MS (APCI, m / z): 390 (M + 1) ⁺ , 392 (M + 1) ⁺ .
HPLC: Rt = 2.76 min.

Reference Example 26 2- {2- [5- (4-aminophenyl) -4-methyl-4H- [1,2,4] triazol-3-yl] ethyl} -3-chlorobenzoic acid Reference Example 16 Reference example using 2- {2- [5- (4-aminophenyl) -4-methyl-4H- [1,2,4] triazol-3-yl] ethyl} -3-chlorobenzonitrile The reaction was carried out in the same manner as in 15 to give the title compound.
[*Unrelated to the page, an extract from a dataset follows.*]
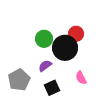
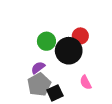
purple semicircle: (45, 66) -> (38, 68), moved
gray pentagon: (19, 80) -> (39, 85), moved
MS (APCI, m / z): 357 (M + 1) ⁺ , 359 (M + 1) ⁺ .
HPLC: Rt = 3.11 min.
Reference Example 27 3-Chloro-2- {2- [4-methyl-5- (4-nitrophenyl) -4H- [1,2,4] triazol-3-yl] vinyl} benzonitrile Reference Example 24 Compound 3-[(E) -2- (2-bromo-6-chlorophenyl) vinyl] -4-methyl-5- (4-nitrophenyl) -4H- [1,2,4] triazole 13.2 g ( 31.4 mmol) was dissolved in 100 ml of N, N-dimethylformamide under nitrogen pressure, 3.10 g (34.6 mmol) of copper (I) cyanide was added, and the mixture was heated and stirred at 160 ° C. for 20 hours. After cooling to room temperature, about 1500 ml of water was added, filtered and dried to obtain the title compound.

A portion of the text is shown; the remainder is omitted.